While many of these changes are still in effect and the company remains hugely successful, the business has altered radically and it has not all been plain sailing. For example, it was at the forefront of the dotcom boom, establishing a global network dotcom launch centres. These were post-incubation centres where emerging new economy businesses could establish themselves and access Accenture’s business and IT expertise. In return, the firm would frequently take a minority equity stake in the fledgling organisations.
In parallel, the firm established a venture capital arm, Accenture Technology Ventures, and began making investments in emerging new economy companies.
The firm also embraced a new dress-down code that resulted in the demise of the previously ubiquitous dark suit.
Nearly three years on, these initiatives appear na’ve. Last year saw the scaling back of the dotcom launch centres following their rebranding as “business” launch centres, and people are wearing suits again. George Shaheen left the company to head up WebVan which collapsed spectacularly when the dotcom bubble burst.
Notwithstanding the fact that the much vaunted dotcom paradigm failed to materialise, Accenture is a very different organisation to what it was three years ago. Many of the initiatives remain in place and have fundamentally altered the way the organisation goes to market. The company can now be best described as being at the centre of a “network of businesses”, which include partner companies, joint ventures and spin-offs. This meant that the company was open to approaches from outside experts and could seek investment stakes in companies with technologies which complemented its own offerings to clients.

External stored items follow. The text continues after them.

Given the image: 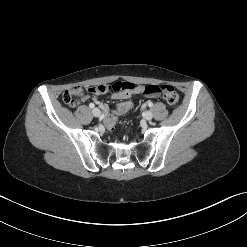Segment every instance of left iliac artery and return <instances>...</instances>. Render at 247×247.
Returning a JSON list of instances; mask_svg holds the SVG:
<instances>
[{"label":"left iliac artery","mask_w":247,"mask_h":247,"mask_svg":"<svg viewBox=\"0 0 247 247\" xmlns=\"http://www.w3.org/2000/svg\"><path fill=\"white\" fill-rule=\"evenodd\" d=\"M148 106L149 107H152L153 106V103L151 101L148 102Z\"/></svg>","instance_id":"left-iliac-artery-1"}]
</instances>
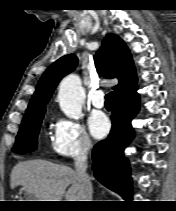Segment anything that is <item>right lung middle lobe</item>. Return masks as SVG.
Here are the masks:
<instances>
[{"mask_svg":"<svg viewBox=\"0 0 176 211\" xmlns=\"http://www.w3.org/2000/svg\"><path fill=\"white\" fill-rule=\"evenodd\" d=\"M45 111L23 118L19 133L16 137L13 151L19 154L32 152L36 149V140Z\"/></svg>","mask_w":176,"mask_h":211,"instance_id":"right-lung-middle-lobe-1","label":"right lung middle lobe"}]
</instances>
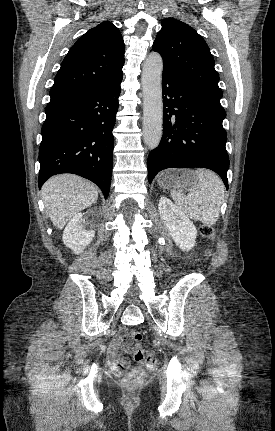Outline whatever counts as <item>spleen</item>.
I'll return each mask as SVG.
<instances>
[{
  "instance_id": "3e777b00",
  "label": "spleen",
  "mask_w": 275,
  "mask_h": 431,
  "mask_svg": "<svg viewBox=\"0 0 275 431\" xmlns=\"http://www.w3.org/2000/svg\"><path fill=\"white\" fill-rule=\"evenodd\" d=\"M191 174L197 181L185 195L180 190H171V197L177 206L191 219L200 220L205 226L216 223L224 201V185L212 171L197 169Z\"/></svg>"
}]
</instances>
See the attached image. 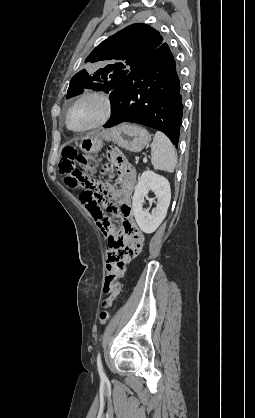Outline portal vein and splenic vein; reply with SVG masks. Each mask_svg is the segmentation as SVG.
I'll return each mask as SVG.
<instances>
[{
	"mask_svg": "<svg viewBox=\"0 0 255 418\" xmlns=\"http://www.w3.org/2000/svg\"><path fill=\"white\" fill-rule=\"evenodd\" d=\"M143 161H144V162H146V161H147V159H146V158H144V159H143Z\"/></svg>",
	"mask_w": 255,
	"mask_h": 418,
	"instance_id": "18ae733b",
	"label": "portal vein and splenic vein"
}]
</instances>
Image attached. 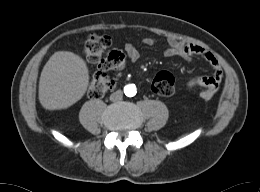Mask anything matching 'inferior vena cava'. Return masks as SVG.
Here are the masks:
<instances>
[{
    "mask_svg": "<svg viewBox=\"0 0 260 192\" xmlns=\"http://www.w3.org/2000/svg\"><path fill=\"white\" fill-rule=\"evenodd\" d=\"M122 98H123V92L121 90H117L116 92H114L110 95V100L113 102L119 101Z\"/></svg>",
    "mask_w": 260,
    "mask_h": 192,
    "instance_id": "inferior-vena-cava-1",
    "label": "inferior vena cava"
}]
</instances>
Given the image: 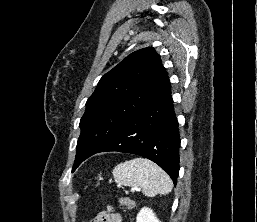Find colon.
<instances>
[{
    "label": "colon",
    "mask_w": 257,
    "mask_h": 222,
    "mask_svg": "<svg viewBox=\"0 0 257 222\" xmlns=\"http://www.w3.org/2000/svg\"><path fill=\"white\" fill-rule=\"evenodd\" d=\"M120 203H121V205H123V206H127L128 203H129V200H128L126 197H121V198H120Z\"/></svg>",
    "instance_id": "5ec220e1"
}]
</instances>
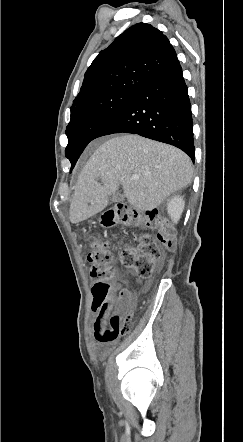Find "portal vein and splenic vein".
Listing matches in <instances>:
<instances>
[{
  "label": "portal vein and splenic vein",
  "mask_w": 243,
  "mask_h": 442,
  "mask_svg": "<svg viewBox=\"0 0 243 442\" xmlns=\"http://www.w3.org/2000/svg\"><path fill=\"white\" fill-rule=\"evenodd\" d=\"M131 178H132L133 180H136V179L139 178V176H138L137 174H133Z\"/></svg>",
  "instance_id": "1"
}]
</instances>
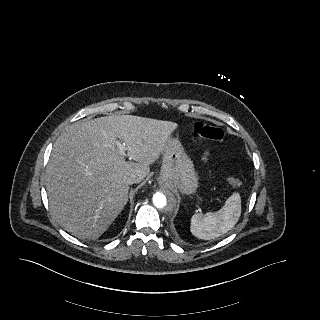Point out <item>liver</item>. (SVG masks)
<instances>
[{
  "mask_svg": "<svg viewBox=\"0 0 320 320\" xmlns=\"http://www.w3.org/2000/svg\"><path fill=\"white\" fill-rule=\"evenodd\" d=\"M177 123L134 115L78 121L53 146L45 174L56 222L80 239L99 238L128 201L129 177L141 182ZM119 139V140H117ZM125 145L126 161L115 143Z\"/></svg>",
  "mask_w": 320,
  "mask_h": 320,
  "instance_id": "liver-1",
  "label": "liver"
}]
</instances>
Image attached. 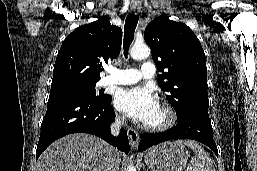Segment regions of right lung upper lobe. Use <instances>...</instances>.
I'll return each mask as SVG.
<instances>
[{"label":"right lung upper lobe","mask_w":257,"mask_h":171,"mask_svg":"<svg viewBox=\"0 0 257 171\" xmlns=\"http://www.w3.org/2000/svg\"><path fill=\"white\" fill-rule=\"evenodd\" d=\"M121 40V28L105 17L75 29L58 52L51 88L99 81L102 64L118 56Z\"/></svg>","instance_id":"right-lung-upper-lobe-1"}]
</instances>
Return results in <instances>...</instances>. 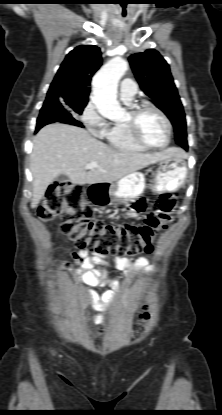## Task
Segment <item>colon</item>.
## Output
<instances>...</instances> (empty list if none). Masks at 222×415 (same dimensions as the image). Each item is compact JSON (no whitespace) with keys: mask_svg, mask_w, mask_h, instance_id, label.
Segmentation results:
<instances>
[{"mask_svg":"<svg viewBox=\"0 0 222 415\" xmlns=\"http://www.w3.org/2000/svg\"><path fill=\"white\" fill-rule=\"evenodd\" d=\"M157 209L148 213L141 224L111 225L92 219V211L83 201V188L67 181L52 184L39 207L38 216L43 221L61 219V231L75 245L99 255L135 256L150 253L152 243L172 219L175 203L163 193ZM139 205L145 207V202ZM141 319L147 318L144 311Z\"/></svg>","mask_w":222,"mask_h":415,"instance_id":"colon-1","label":"colon"}]
</instances>
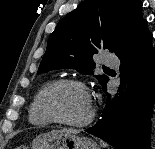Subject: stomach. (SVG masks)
<instances>
[{
    "instance_id": "obj_1",
    "label": "stomach",
    "mask_w": 155,
    "mask_h": 149,
    "mask_svg": "<svg viewBox=\"0 0 155 149\" xmlns=\"http://www.w3.org/2000/svg\"><path fill=\"white\" fill-rule=\"evenodd\" d=\"M31 149H100V147L90 138L52 131L38 135L32 141Z\"/></svg>"
}]
</instances>
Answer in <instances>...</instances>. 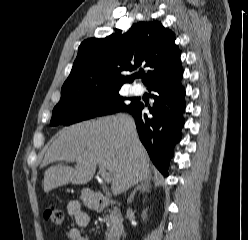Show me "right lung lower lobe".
<instances>
[{
	"label": "right lung lower lobe",
	"mask_w": 248,
	"mask_h": 240,
	"mask_svg": "<svg viewBox=\"0 0 248 240\" xmlns=\"http://www.w3.org/2000/svg\"><path fill=\"white\" fill-rule=\"evenodd\" d=\"M182 77L181 68L172 76L148 86L154 92V104L149 107L150 116L143 112L145 106L141 102H135L124 110L134 117L141 142L154 165L164 175H168L169 161L174 155V146L181 140L185 122Z\"/></svg>",
	"instance_id": "right-lung-lower-lobe-1"
}]
</instances>
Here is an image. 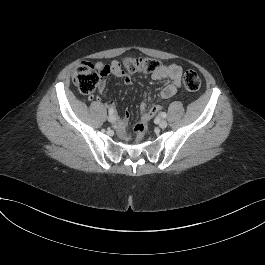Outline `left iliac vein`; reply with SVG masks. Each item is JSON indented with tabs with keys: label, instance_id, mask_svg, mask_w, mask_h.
<instances>
[{
	"label": "left iliac vein",
	"instance_id": "4c4485c4",
	"mask_svg": "<svg viewBox=\"0 0 265 265\" xmlns=\"http://www.w3.org/2000/svg\"><path fill=\"white\" fill-rule=\"evenodd\" d=\"M158 124H159V127L163 128V129L166 128L168 125L167 121L164 119H161Z\"/></svg>",
	"mask_w": 265,
	"mask_h": 265
}]
</instances>
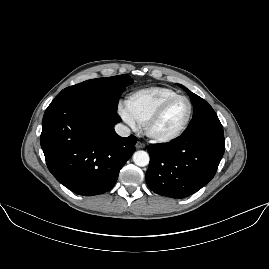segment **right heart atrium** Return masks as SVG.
I'll return each mask as SVG.
<instances>
[{
    "label": "right heart atrium",
    "instance_id": "obj_1",
    "mask_svg": "<svg viewBox=\"0 0 269 269\" xmlns=\"http://www.w3.org/2000/svg\"><path fill=\"white\" fill-rule=\"evenodd\" d=\"M119 112H120V115L122 116V118L124 119V121H126L132 127L136 126L135 121L130 116V114L127 111L124 110L122 105L119 106Z\"/></svg>",
    "mask_w": 269,
    "mask_h": 269
}]
</instances>
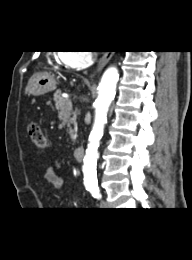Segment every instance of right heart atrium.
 <instances>
[{"label": "right heart atrium", "mask_w": 192, "mask_h": 260, "mask_svg": "<svg viewBox=\"0 0 192 260\" xmlns=\"http://www.w3.org/2000/svg\"><path fill=\"white\" fill-rule=\"evenodd\" d=\"M62 61L71 68H83L90 63L91 54L87 51H68L63 54Z\"/></svg>", "instance_id": "obj_1"}]
</instances>
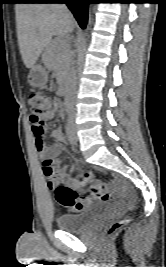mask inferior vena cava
<instances>
[{
    "label": "inferior vena cava",
    "instance_id": "obj_1",
    "mask_svg": "<svg viewBox=\"0 0 166 267\" xmlns=\"http://www.w3.org/2000/svg\"><path fill=\"white\" fill-rule=\"evenodd\" d=\"M62 8L68 11L67 6L65 4H62ZM73 65V62H72ZM76 86H77V72L74 67H72L71 70V78H70V89H69V95L71 97V100L74 99V94L76 91Z\"/></svg>",
    "mask_w": 166,
    "mask_h": 267
}]
</instances>
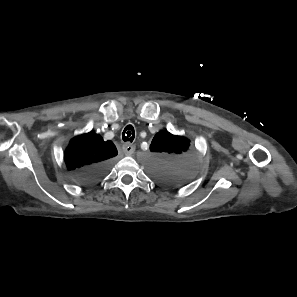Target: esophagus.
I'll use <instances>...</instances> for the list:
<instances>
[{"label":"esophagus","instance_id":"34e87169","mask_svg":"<svg viewBox=\"0 0 297 297\" xmlns=\"http://www.w3.org/2000/svg\"><path fill=\"white\" fill-rule=\"evenodd\" d=\"M122 149L126 155L130 156L135 151V145L125 143V144H123Z\"/></svg>","mask_w":297,"mask_h":297}]
</instances>
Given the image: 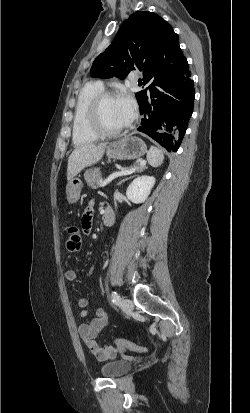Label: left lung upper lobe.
<instances>
[{"mask_svg": "<svg viewBox=\"0 0 250 413\" xmlns=\"http://www.w3.org/2000/svg\"><path fill=\"white\" fill-rule=\"evenodd\" d=\"M178 36L153 12H136L120 27L112 44L93 62L91 76L126 78L131 70L143 71L144 78L157 66L159 42ZM137 94V93H136Z\"/></svg>", "mask_w": 250, "mask_h": 413, "instance_id": "5c2ea615", "label": "left lung upper lobe"}]
</instances>
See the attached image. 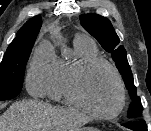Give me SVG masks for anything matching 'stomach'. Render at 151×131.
Masks as SVG:
<instances>
[{"label": "stomach", "instance_id": "obj_1", "mask_svg": "<svg viewBox=\"0 0 151 131\" xmlns=\"http://www.w3.org/2000/svg\"><path fill=\"white\" fill-rule=\"evenodd\" d=\"M79 131H98V130L92 127H85V128L80 129Z\"/></svg>", "mask_w": 151, "mask_h": 131}]
</instances>
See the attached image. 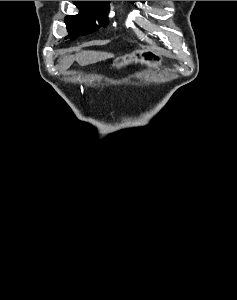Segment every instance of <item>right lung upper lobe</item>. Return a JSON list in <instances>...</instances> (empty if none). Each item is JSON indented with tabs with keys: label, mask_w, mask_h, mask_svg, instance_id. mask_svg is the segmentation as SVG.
I'll list each match as a JSON object with an SVG mask.
<instances>
[{
	"label": "right lung upper lobe",
	"mask_w": 237,
	"mask_h": 300,
	"mask_svg": "<svg viewBox=\"0 0 237 300\" xmlns=\"http://www.w3.org/2000/svg\"><path fill=\"white\" fill-rule=\"evenodd\" d=\"M91 2L99 3V4H108L109 3V1H91Z\"/></svg>",
	"instance_id": "right-lung-upper-lobe-1"
}]
</instances>
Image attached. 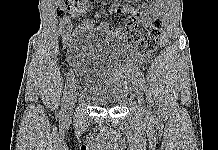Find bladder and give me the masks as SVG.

Other consultancies facing big changes will be forced into the type of restructuring undergone at Accenture and they will need to find a message for the market that is credible and compelling, with success determined by how quickly they move and how they react to the inevitable shake-up that will follow. They will be forced to seek new clients and to address existing clients in totally different ways. They will have to refocus on technologies and face battles to attract the best people.
People are wearing suits again at Accenture and whether they ever stop wearing them at PwC or Deloitte Consulting remains to be seen. But the fact is that since splitting from Arthur Andersen, much of Accenture’s success has been based on its ability to react quickly to new technologies and business shifts, unshackled from the pedestrian and highly regulated world of accountancy. It also positioned itself as totally independent and technology focused.
How others embrace the challenge of independence will determine their success or failure but there are clearly lessons to be learned from what happened at Accenture as the report points out: “Although painful to execute, there can be no doubt that the changes that have taken place over the past five years – adoption of industry groupings and Service Lines, adoption of network of businesses concept – have paid off for the company.”
Whether the likes of PwC or Deloitte Consulting adopt winning strategies and reap similar rewards may depend on how averse they are to risk and change, and how fast and how far they want to stand apart from their accountancy friends. It does not appear to have done Accenture any harm.